Even more interesting, they imply that deficiency starts at 850 mcg for a 100-kilo man, which is so very close to the 900 mcg RDA.

“Deficient…8.5 μg/kg bodyweight…Negative copper balance”

I note further that these levels would all change in the presence of copper-depleting substances.  Copper deficiency was seen in a woman taking 100 mg of zinc, even at 2 mg copper, which means that 2 mg copper can also be a “deficiency level”.

“The EPA lists no evidence for human cancer incidence connected with copper” –when I started editing, there were 21.  Now, 32.  I added 11. 

One of the reasons why we know what copper does in the body is by looking at copper enzymes.  We know, in part, many of the things the enzymes do.  And we know that the enzymes are generally more active, and sometimes there are more of the enzymes if there is enough copper to make them.

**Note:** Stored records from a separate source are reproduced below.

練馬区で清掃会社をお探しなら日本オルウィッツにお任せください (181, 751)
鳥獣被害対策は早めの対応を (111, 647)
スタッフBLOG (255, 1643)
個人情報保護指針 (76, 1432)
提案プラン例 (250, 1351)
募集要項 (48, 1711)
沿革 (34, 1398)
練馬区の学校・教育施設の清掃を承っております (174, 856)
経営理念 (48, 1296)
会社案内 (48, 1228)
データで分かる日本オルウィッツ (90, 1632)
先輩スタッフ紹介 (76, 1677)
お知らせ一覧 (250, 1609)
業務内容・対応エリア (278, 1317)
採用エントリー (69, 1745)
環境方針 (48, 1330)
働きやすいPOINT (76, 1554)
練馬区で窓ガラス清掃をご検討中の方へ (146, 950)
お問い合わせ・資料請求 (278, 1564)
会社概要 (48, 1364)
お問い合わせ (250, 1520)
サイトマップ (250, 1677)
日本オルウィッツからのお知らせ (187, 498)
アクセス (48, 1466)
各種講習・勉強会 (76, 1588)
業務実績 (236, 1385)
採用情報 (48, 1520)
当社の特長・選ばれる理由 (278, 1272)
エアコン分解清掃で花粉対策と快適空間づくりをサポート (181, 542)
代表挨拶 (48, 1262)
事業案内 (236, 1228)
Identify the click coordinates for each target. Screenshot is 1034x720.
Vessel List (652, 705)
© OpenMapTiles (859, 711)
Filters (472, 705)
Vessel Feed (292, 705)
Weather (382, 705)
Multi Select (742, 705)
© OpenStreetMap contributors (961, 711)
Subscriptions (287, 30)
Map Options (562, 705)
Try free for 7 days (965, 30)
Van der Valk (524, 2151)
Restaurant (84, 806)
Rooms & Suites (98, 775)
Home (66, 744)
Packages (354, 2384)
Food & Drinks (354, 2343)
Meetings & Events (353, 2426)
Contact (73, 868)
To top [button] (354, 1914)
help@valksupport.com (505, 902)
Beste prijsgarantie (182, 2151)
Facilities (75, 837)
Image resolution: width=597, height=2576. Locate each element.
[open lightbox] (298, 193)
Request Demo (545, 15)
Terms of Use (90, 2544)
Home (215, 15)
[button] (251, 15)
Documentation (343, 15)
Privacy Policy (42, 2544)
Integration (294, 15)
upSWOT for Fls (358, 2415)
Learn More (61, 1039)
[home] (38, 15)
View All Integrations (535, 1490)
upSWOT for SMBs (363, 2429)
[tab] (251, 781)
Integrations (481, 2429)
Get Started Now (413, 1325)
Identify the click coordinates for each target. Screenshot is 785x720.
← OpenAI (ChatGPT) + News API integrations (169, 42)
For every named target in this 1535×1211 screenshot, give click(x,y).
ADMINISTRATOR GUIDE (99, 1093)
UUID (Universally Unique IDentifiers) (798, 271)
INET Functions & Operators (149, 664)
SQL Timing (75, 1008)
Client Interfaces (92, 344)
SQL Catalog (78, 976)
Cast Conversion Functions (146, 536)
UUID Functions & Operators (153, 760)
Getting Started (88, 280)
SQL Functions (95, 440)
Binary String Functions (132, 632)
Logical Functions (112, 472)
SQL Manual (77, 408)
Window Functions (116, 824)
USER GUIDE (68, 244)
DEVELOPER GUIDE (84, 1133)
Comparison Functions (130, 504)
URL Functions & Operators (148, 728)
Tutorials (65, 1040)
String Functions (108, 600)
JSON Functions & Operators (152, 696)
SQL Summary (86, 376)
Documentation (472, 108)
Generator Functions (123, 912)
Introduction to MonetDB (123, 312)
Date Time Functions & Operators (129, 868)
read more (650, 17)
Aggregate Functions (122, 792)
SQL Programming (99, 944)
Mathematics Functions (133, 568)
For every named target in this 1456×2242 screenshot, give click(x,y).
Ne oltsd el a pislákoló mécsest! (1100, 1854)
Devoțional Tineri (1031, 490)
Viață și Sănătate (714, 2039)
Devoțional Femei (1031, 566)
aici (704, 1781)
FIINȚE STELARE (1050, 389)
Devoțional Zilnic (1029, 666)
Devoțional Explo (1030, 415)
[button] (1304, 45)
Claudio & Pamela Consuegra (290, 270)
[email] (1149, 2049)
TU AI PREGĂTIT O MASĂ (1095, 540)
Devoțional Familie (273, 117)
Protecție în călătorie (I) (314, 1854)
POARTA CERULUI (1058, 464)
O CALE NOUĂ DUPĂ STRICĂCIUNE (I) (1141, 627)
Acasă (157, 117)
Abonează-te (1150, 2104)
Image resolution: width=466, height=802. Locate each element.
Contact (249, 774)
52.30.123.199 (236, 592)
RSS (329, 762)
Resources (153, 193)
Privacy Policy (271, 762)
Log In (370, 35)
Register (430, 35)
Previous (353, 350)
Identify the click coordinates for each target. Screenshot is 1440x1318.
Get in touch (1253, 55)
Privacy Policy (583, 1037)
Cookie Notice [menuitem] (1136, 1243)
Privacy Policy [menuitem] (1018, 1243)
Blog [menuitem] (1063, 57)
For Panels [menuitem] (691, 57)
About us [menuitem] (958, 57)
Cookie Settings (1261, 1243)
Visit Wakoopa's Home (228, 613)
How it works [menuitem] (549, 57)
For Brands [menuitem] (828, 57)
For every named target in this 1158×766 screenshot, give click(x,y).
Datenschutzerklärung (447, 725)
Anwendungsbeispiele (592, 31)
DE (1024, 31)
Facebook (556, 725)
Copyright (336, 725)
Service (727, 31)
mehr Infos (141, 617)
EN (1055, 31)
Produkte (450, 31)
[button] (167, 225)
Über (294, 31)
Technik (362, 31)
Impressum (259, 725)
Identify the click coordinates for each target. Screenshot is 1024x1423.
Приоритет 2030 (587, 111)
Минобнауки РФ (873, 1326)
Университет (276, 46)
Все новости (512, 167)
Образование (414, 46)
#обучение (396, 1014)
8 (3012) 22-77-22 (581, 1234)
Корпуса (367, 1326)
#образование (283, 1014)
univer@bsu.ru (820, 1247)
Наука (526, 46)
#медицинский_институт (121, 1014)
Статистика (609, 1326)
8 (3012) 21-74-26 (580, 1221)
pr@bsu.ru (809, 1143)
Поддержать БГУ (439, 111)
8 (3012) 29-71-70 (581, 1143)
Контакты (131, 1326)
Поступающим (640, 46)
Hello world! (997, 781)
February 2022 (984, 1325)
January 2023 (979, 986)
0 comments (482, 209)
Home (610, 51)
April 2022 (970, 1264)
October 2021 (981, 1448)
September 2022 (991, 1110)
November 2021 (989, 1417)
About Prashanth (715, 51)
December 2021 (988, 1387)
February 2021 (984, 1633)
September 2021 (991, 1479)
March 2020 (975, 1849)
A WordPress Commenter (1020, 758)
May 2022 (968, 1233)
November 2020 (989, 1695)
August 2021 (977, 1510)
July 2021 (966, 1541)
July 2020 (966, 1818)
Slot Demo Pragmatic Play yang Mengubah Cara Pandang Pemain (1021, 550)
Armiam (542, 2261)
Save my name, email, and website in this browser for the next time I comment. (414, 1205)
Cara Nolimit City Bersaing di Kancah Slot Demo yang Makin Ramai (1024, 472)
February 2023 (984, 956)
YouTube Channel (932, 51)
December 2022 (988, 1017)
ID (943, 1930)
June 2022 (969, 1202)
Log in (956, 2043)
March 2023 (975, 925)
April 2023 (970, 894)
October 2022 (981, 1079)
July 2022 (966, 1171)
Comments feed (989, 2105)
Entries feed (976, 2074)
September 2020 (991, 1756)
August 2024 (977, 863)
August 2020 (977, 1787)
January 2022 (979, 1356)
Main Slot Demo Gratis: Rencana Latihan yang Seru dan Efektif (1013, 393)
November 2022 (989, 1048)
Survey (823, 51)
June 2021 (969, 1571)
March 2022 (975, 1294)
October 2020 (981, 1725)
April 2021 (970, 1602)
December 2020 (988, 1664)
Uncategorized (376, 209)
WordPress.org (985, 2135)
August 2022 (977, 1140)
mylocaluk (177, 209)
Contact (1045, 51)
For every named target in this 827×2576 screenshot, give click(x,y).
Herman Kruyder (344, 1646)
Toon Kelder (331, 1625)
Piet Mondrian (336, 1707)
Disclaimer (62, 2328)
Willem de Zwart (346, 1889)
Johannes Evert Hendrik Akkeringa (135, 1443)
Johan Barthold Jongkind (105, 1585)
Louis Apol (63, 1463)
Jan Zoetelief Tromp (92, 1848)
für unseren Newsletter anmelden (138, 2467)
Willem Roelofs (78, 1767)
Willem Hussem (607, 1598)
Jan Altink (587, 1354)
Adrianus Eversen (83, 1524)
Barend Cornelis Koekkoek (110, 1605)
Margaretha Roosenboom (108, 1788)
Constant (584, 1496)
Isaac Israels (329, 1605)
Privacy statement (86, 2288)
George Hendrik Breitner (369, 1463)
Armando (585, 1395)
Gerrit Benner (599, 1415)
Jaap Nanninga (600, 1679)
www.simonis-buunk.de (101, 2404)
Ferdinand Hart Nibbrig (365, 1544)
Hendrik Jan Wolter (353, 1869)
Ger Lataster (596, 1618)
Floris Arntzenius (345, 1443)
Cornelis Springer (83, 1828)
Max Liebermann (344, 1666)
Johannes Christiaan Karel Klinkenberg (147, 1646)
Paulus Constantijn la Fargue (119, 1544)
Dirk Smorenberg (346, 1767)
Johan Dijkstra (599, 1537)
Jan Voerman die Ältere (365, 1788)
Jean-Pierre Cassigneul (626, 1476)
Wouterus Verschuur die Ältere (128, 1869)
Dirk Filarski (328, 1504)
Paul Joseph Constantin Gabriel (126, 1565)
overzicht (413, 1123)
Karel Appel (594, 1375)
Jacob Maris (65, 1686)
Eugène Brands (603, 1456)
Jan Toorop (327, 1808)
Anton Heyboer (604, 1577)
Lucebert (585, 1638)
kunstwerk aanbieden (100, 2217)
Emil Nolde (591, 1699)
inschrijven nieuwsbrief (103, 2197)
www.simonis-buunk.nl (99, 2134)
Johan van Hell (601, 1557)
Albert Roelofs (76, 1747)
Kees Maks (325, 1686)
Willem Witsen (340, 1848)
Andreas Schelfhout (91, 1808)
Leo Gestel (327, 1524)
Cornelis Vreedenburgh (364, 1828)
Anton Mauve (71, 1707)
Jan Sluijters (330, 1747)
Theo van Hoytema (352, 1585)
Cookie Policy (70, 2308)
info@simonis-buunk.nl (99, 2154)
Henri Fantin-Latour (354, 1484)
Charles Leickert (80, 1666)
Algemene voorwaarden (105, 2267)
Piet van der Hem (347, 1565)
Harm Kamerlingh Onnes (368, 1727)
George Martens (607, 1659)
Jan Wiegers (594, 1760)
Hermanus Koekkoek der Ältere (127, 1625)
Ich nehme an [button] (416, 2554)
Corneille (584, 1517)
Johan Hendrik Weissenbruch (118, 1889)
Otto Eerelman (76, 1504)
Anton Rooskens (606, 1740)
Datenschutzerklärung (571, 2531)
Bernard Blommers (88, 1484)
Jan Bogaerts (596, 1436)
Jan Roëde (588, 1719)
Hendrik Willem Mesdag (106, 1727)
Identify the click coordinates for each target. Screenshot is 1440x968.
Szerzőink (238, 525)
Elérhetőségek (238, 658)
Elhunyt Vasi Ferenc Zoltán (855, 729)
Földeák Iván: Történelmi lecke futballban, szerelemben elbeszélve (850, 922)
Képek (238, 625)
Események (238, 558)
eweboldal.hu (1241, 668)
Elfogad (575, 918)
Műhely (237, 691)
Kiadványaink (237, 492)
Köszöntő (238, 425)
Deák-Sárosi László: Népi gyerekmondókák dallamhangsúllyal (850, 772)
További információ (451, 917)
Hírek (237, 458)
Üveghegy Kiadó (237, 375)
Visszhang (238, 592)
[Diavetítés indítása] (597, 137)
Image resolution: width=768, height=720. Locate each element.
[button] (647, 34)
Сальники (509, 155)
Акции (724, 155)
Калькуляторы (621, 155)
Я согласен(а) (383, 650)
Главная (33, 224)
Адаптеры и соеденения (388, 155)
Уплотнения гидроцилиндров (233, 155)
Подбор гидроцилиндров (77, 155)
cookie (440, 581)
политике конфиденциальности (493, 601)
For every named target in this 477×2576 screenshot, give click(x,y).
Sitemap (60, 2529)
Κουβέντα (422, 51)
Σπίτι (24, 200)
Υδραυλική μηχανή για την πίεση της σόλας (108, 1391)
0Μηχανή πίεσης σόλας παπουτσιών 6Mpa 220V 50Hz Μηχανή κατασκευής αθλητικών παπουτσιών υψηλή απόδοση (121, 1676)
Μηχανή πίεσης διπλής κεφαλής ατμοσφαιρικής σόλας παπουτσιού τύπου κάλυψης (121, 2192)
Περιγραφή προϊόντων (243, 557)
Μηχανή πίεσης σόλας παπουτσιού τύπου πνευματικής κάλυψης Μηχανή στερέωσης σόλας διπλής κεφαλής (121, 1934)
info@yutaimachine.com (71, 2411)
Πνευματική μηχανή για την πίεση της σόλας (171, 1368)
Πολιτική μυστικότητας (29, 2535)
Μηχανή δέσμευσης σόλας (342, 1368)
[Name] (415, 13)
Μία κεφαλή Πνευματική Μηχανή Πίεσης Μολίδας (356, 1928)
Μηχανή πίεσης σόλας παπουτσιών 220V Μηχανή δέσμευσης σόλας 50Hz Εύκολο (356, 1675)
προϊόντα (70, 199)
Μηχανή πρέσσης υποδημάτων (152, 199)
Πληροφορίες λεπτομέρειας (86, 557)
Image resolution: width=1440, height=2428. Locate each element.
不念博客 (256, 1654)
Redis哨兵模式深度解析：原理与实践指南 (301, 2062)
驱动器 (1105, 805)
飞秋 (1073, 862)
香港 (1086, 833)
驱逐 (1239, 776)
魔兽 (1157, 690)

2-furoyl-CoA dehydrogenase
Amine oxidase (copper-containing)
Bilirubin oxidase
Catechol oxidase
Cytochrome c oxidase
Diamine oxidase
Dopamine beta-hydroxylase
Galactose oxidase
Glutathione peroxidase
Hexose oxidase
Indole 2,3-dioxygenase
L-ascorbate oxidase
Lysyl oxidase
Methane monooxygenase
Multicopper oxidase
Nitrite reductase
Nitrite reductase (NO-forming)
Nitrous-oxide reductase
Peptidylglycine monooxygenase
Polyphenol oxidase
Quercetin 2,3-dioxygenase
Superoxide dismutase

It has been estimated that over half of proteins in the body contain copper!